Transcribed page contents:
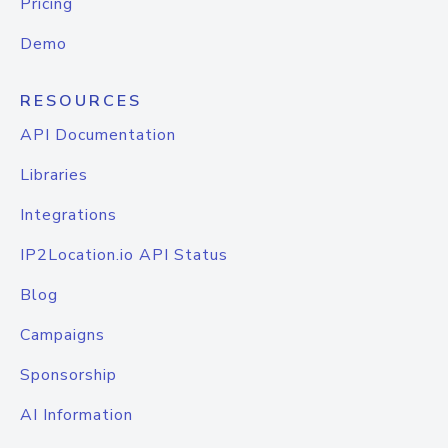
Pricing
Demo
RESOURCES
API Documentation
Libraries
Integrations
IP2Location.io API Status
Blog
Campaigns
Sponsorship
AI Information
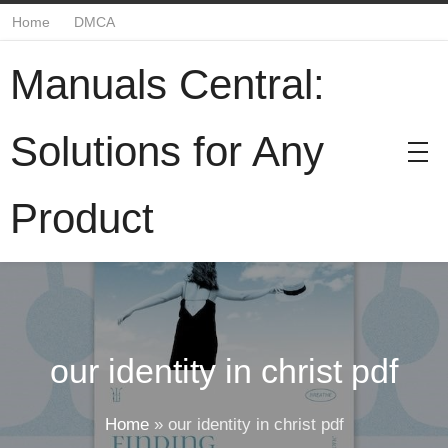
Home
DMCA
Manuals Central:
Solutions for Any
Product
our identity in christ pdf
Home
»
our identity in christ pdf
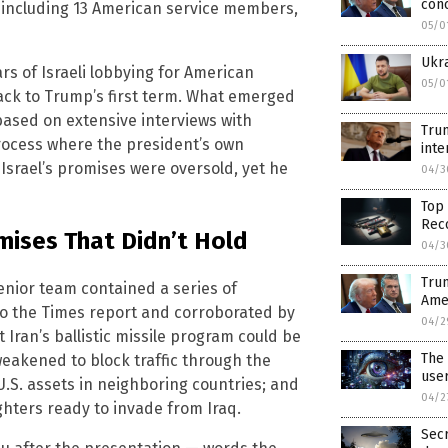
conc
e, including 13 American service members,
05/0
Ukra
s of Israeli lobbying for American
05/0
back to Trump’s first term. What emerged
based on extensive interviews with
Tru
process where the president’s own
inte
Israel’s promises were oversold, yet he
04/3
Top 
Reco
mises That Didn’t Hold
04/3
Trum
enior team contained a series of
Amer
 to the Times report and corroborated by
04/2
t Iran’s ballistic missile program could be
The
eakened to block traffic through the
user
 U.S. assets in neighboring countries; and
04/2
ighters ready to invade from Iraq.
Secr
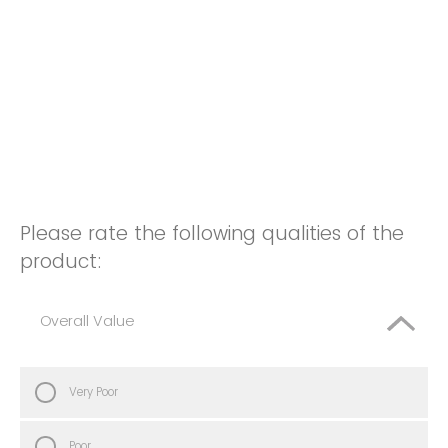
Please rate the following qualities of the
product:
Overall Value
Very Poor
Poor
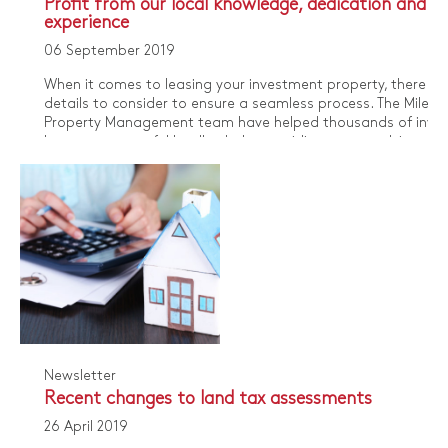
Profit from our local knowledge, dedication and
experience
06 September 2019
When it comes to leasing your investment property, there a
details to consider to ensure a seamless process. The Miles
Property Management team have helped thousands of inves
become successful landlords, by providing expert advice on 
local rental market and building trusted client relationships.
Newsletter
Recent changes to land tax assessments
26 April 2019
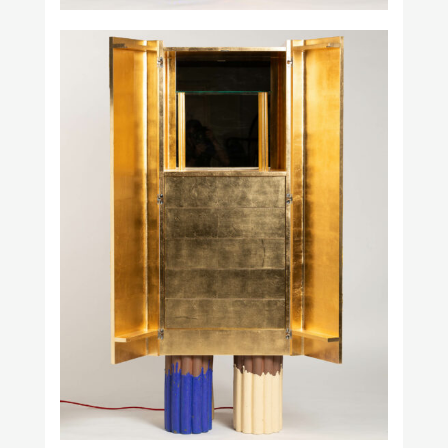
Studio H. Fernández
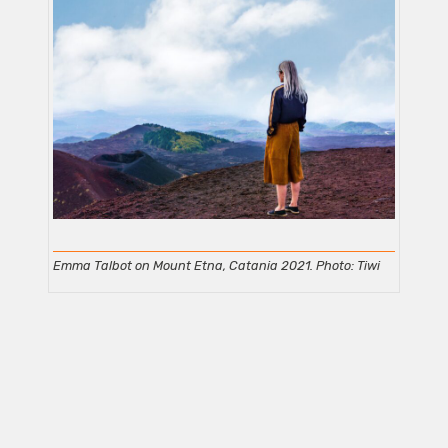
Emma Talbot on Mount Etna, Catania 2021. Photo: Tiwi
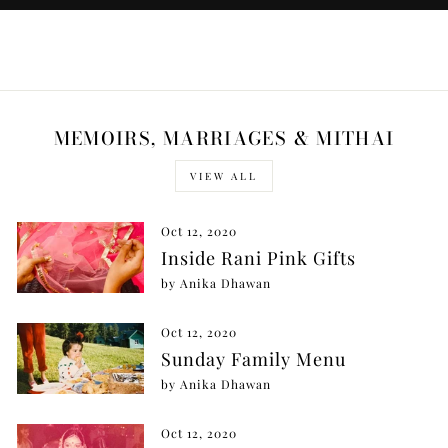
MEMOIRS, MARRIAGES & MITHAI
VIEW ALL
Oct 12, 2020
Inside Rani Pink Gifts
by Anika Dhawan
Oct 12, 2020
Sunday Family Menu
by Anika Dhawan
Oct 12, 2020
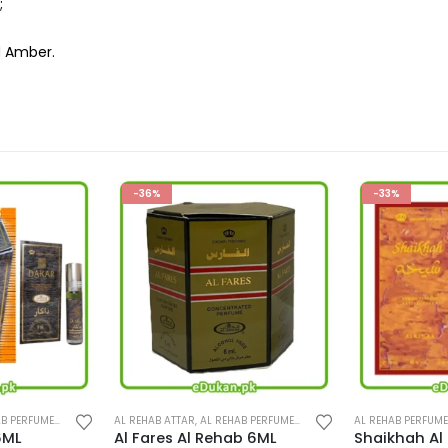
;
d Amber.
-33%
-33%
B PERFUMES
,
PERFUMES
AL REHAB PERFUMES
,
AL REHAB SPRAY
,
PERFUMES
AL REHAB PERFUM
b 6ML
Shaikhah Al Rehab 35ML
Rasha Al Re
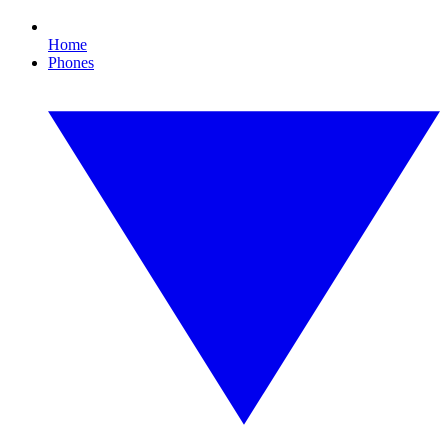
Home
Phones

THE TASK:
Return the lines of the data above in full and exactly, with no pictures.

RESPONSE TO THIS EXERCISE:
Pricing
Demo
RESOURCES
API Documentation
Libraries
Integrations
IP2Location.io API Status
Blog
Campaigns
Sponsorship
AI Information
Home
DMCA
Manuals Central:
Solutions for Any
Product
our identity in christ pdf
Home
»
our identity in christ pdf
conc
e, including 13 American service members,
05/0
Ukra
s of Israeli lobbying for American
05/0
back to Trump’s first term. What emerged
based on extensive interviews with
Tru
process where the president’s own
inte
Israel’s promises were oversold, yet he
04/3
Top 
Reco
mises That Didn’t Hold
04/3
Trum
enior team contained a series of
Amer
 to the Times report and corroborated by
04/2
t Iran’s ballistic missile program could be
The
eakened to block traffic through the
user
 U.S. assets in neighboring countries; and
04/2
ighters ready to invade from Iraq.
Secr
Please rate the following qualities of the
product:
Overall Value
Very Poor
Poor
Profit from our local knowledge, dedication and
experience
06 September 2019
When it comes to leasing your investment property, there a
details to consider to ensure a seamless process. The Miles
Property Management team have helped thousands of inves
become successful landlords, by providing expert advice on 
local rental market and building trusted client relationships.
Newsletter
Recent changes to land tax assessments
26 April 2019
Studio H. Fernández
Emma Talbot on Mount Etna, Catania 2021. Photo: Tiwi
MEMOIRS, MARRIAGES & MITHAI
VIEW ALL
Oct 12, 2020
Inside Rani Pink Gifts
by Anika Dhawan
Oct 12, 2020
Sunday Family Menu
by Anika Dhawan
Oct 12, 2020
;
d Amber.
-33%
-33%
B PERFUMES
,
PERFUMES
AL REHAB PERFUMES
,
AL REHAB SPRAY
,
PERFUMES
AL REHAB PERFUM
b 6ML
Shaikhah Al Rehab 35ML
Rasha Al Re
Home
Phones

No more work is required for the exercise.